ABD-Suudi Arabistan ilişkilerinde seviyeyi düşürmenin Riyad'ı daha iyi bir yöne sevk etmeyeceğini belirten Pompeo, Veliaht Prens Selman'ı da ülkesindeki reform girişimleri nedeniyle övdü. Pompeo yazıda "Kadınların araba kullanmasına, spor etkinliklerine katılmasına izin vermekten, din polisinin yetkilerini kısıtlamaya ve ılımlı İslam'a dönüş çağrısına, Veliaht Prens ülkeyi reformist bir yöne taşıdı" ifadelerini kullandı.
ABD Başkanı Donald Trump daha önce yaptığı açıklamada "İstihbaratımız bilgileri toplamaya devam ediyor, fakat Veliaht Prens pekala bu trajik olay hakkında önceden bilgi sahibi olmuş olabilir" demişti.
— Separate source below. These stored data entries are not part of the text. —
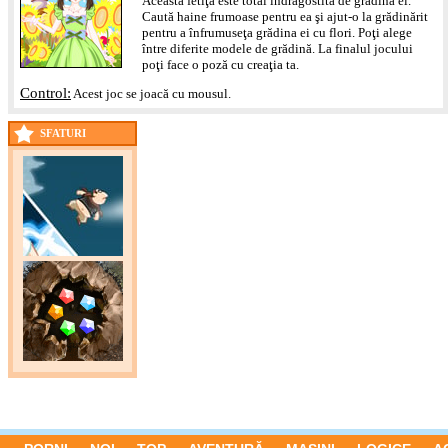
Această fetiţă este total îndrăgostită de grădina ei.
Caută haine frumoase pentru ea şi ajut-o la grădinărit
pentru a înfrumuseţa grădina ei cu flori. Poţi alege
între diferite modele de grădină. La finalul jocului
poţi face o poză cu creaţia ta.
Control:
Acest joc se joacă cu mousul.
SFATURI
Suudi gazeteci Cemal Kaşıkçı, evlilik işlemleri için evrak işlerini halletmek üzere 2 Ekim'de randevulu olarak girdiği İstanbul'daki Suudi Arabistan Başkonsolosluğunda öldürülmüş, başlangıçta Kaşıkçı'nın başkonsolosluk binasından çıktığını savunan Suudi Arabistan, Türkiye'den sızdırılan bilgiler ve uluslararası baskı sonucu Kaşıkçı'nın konsolosluk binasında öldürüldüğünü kabul etmişti. Riyad yönetimi cinayetin Veliaht Prens bin Selman'ın talimatıyla planlanıp işlendiğini reddediyor.